Selling things on Facebook Marketplace is a bit like online dating. You get messages full of enthusiasm, promises of commitment, and then – nothing. The silence stretches out, your hopes fade, and you realise you've been ghosted by a stranger who once showed so much promise.


It always starts the same way. You list something – let's say an old coffee table. Within minutes, the first message arrives: "Is this available?" A reasonable question, except you’ve literally just listed it. You reply "Yes." Nothing. Days pass. They have vanished into the ether, presumably abducted by aliens or struck down by an existential crisis over the nature of flat-pack furniture.

Then you get the serious ones. They gush about how much they want it. "I’ll definitely take it!" Great. You arrange a time. You tidy the house. You cancel other plans. You sit by the window, expectantly, like a dog waiting for its owner to return. And what do you get? Nothing. No message. No explanation. Just radio silence.

Maybe they died. Maybe they were kidnapped by pirates. Or maybe – just maybe – they’re one of the thousands of absolute timewasters clogging up Marketplace, playing some bizarre, commitment-free game of virtual window shopping.

Some will string you along for days. "I can come tomorrow!" Tomorrow arrives. "Sorry, something came up. How about Saturday?" Saturday arrives. "Car trouble. Maybe next week?" This goes on until you finally accept they were never coming and that, somehow, you have been emotionally manipulated by a stranger over a £20 item.

Then there are the hagglers. They message with an offer so low it borders on insulting. "Will you take a fiver?" No. "Tenner?" Also no. "Okay, I’ll pay full price. Can I collect tomorrow?" You agree. Then, of course, they never show up.

And don’t even get me started on the ones who arrive, inspect the item like an antiques expert on the BBC, and then say "I’ll think about it." You’ve just driven 20 minutes to meet them in a supermarket car park, and they want to think about it?

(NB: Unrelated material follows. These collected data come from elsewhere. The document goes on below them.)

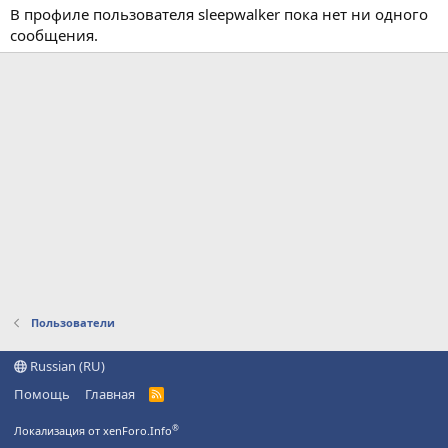
В профиле пользователя sleepwalker пока нет ни одного
сообщения.
Пользователи
Russian (RU)
Помощь
Главная
R
S
S
®
Локализация от xenForo.Info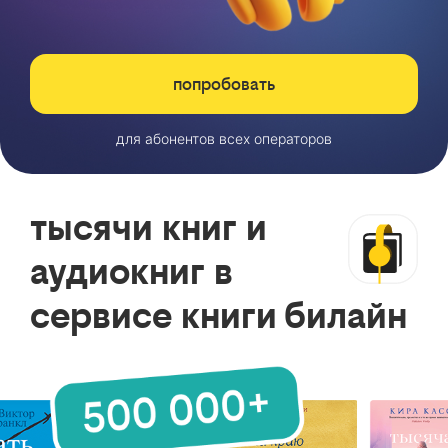
попробовать
для абонентов всех операторов
тысячи книг и
аудиокниг в
сервисе книги билайн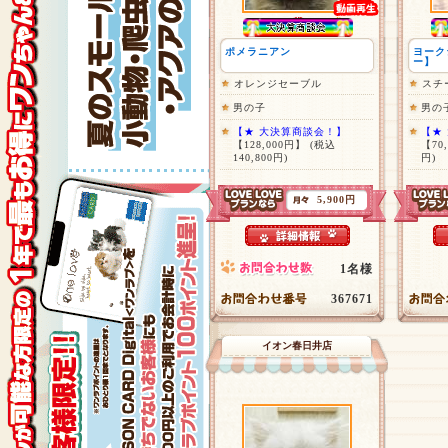
ポメラニアン
ヨーク
ー】
オレンジセーブル
スチ
男の子
男の
【★ 大決算商談会！】
【★
【128,000円】
(税込
【70
140,800円)
円)
5,900円
1名様
367671
イオン春日井店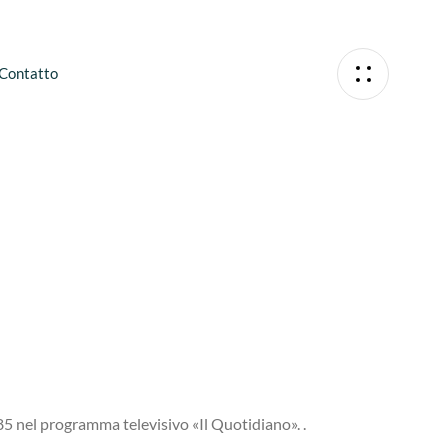
Contatto
85 nel programma televisivo «Il Quotidiano». .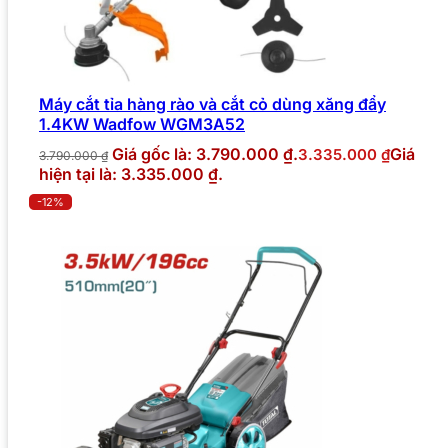
Máy cắt tỉa hàng rào và cắt cỏ dùng xăng đẩy
1.4KW Wadfow WGM3A52
Giá gốc là: 3.790.000 ₫.
Giá
3.335.000
₫
3.790.000
₫
hiện tại là: 3.335.000 ₫.
-12%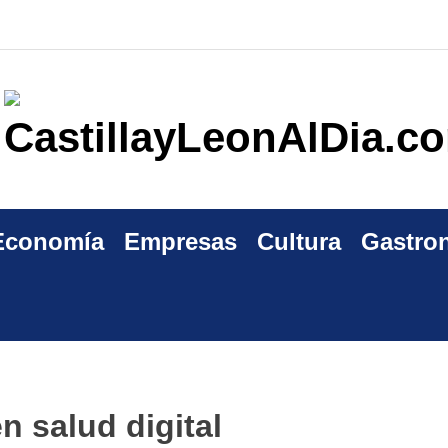
Economía
Empresas
Cultura
Gastro
n salud digital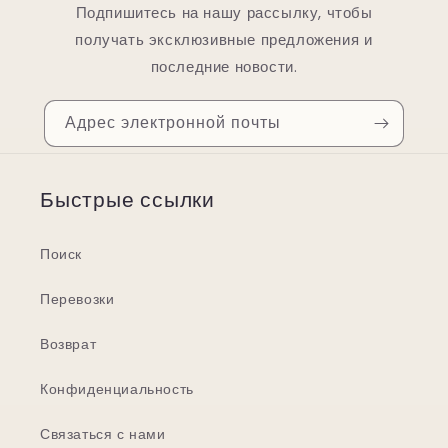
Подпишитесь на нашу рассылку, чтобы
получать эксклюзивные предложения и
последние новости.
Адрес электронной почты
Быстрые ссылки
Поиск
Перевозки
Возврат
Конфиденциальность
Связаться с нами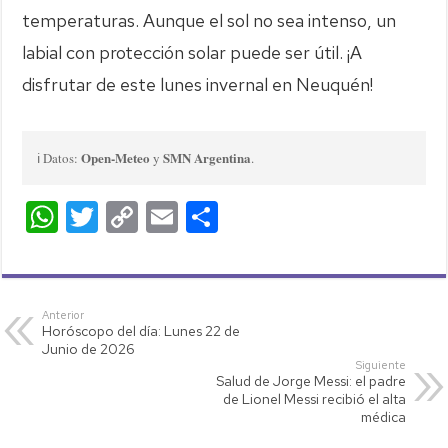
temperaturas. Aunque el sol no sea intenso, un
labial con protección solar puede ser útil. ¡A
disfrutar de este lunes invernal en Neuquén!
Open-Meteo
SMN Argentina
ℹ️ Datos:
y
.
W
T
C
E
C
h
wi
o
m
o
at
tt
p
ail
m
s
er
y
p
Anterior
Horóscopo del día: Lunes 22 de
A
Li
ar
Junio de 2026
p
nk
tir
Siguiente
Salud de Jorge Messi: el padre
p
de Lionel Messi recibió el alta
médica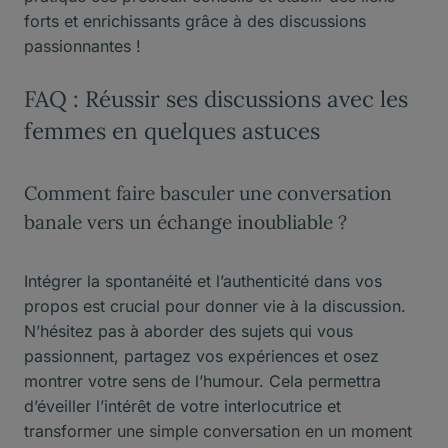
forts et enrichissants grâce à des discussions
passionnantes !
FAQ : Réussir ses discussions avec les
femmes en quelques astuces
Comment faire basculer une conversation
banale vers un échange inoubliable ?
Intégrer la spontanéité et l’authenticité dans vos
propos est crucial pour donner vie à la discussion.
N’hésitez pas à aborder des sujets qui vous
passionnent, partagez vos expériences et osez
montrer votre sens de l’humour. Cela permettra
d’éveiller l’intérêt de votre interlocutrice et
transformer une simple conversation en un moment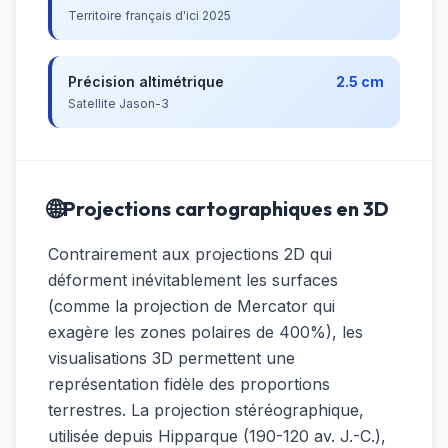
Territoire français d'ici 2025
Précision altimétrique
2.5 cm
Satellite Jason-3
🌐
Projections cartographiques en 3D
Contrairement aux projections 2D qui
déforment inévitablement les surfaces
(comme la projection de Mercator qui
exagère les zones polaires de 400%), les
visualisations 3D permettent une
représentation fidèle des proportions
terrestres. La projection stéréographique,
utilisée depuis Hipparque (190-120 av. J.-C.),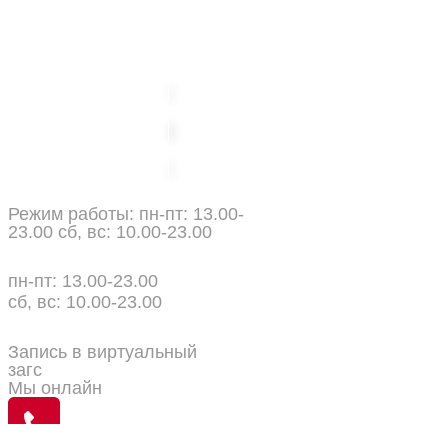
политика конфиденциальности
публичная оферта
"Спорт Парк" ул. Мясникова,
37
Режим работы: пн-пт: 13.00-
23.00 сб, вс: 10.00-23.00
ул. Мясникова, 37
пн-пт: 13.00-23.00
сб, вс: 10.00-23.00
+375(29)125-91-91
Запись в виртуальный
загс
Мы онлайн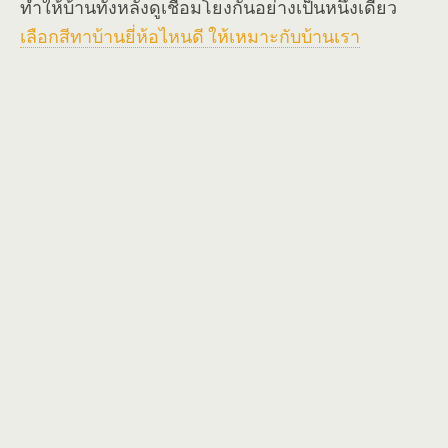
ทำให้บ้านทั้งหลังดูเชื่อมโยงกันอย่างเป็นหนึ่งเดียว
เลือกสีทาบ้านยี่ห้อไหนดี ให้เหมาะกับบ้านเรา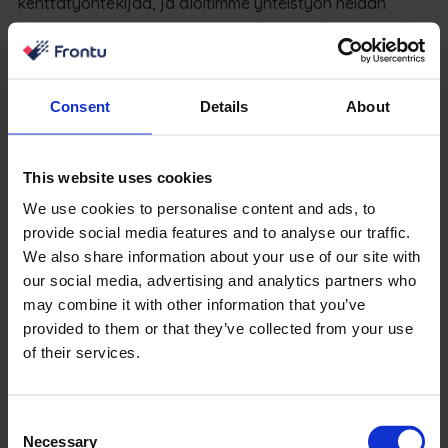
kenttätyöntekijää, ja aloitimme yhteistyön heidän
kanssaan pari vuotta sitten. Heidän ongelmanaan oli,
että heidän työntekijänsä kantoivat painavia laukkuja,
joissa oli asiakirjoja, eivätkä he halunneet enää tehdä
Consent
Details
About
niin. Ensimmäinen ongelma oli paperin digitalisointi, ja
me voimme tehdä sen, koska EU:ssa on säädetty
digitaalisista allekirjoituksista, ja laitteemme voivat
This website uses cookies
tukea allekirjoituksia yhteistyössä Frontun kanssa.
We use cookies to personalise content and ads, to
Muutoksen jälkeen voimme varmasti sanoa, että
provide social media features and to analyse our traffic.
ihmiset ovat erittäin tyytyväisiä ja motivoituneita
We also share information about your use of our site with
our social media, advertising and analytics partners who
työskentelemään, koska heidän ei tarvitse kantaa 20
may combine it with other information that you’ve
kiloa paperia joka päivä mukanaan jokaiselle
provided to them or that they’ve collected from your use
asiakkaalle. Kun muutos oli toteutettu, yritys rakensi
of their services.
jonkinlaisen chatin kerätäkseen palautetta asiakkailta.
Kun kaikki muutokset on otettu käyttöön
järjestelmässä, työntekijät voivat työskennellä
Consent
tehokkaammin ja nauttia paremmasta yleisestä
Necessary
Selection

The solution? Ruthlessness. First-come, first-served. No reservations without a deposit. Confirmation messages an hour before meet-ups. And, most importantly, a willingness to call people out. "Are you actually coming, or are you just another Facebook Flake?" Works wonders.

The sad truth is, selling on Marketplace is a war of attrition. You will be ghosted. You will be messed around. You will question your faith in humanity. But every now and then, a genuine buyer appears – they show up, they pay, and they take the bloody thing away. And in that moment, you remember why you put yourself through this nonsense in the first place.

Because you needed to get rid of that coffee table.


1 comment:

Anonymous said...

'The Poke' has had some great tales about such tribulations.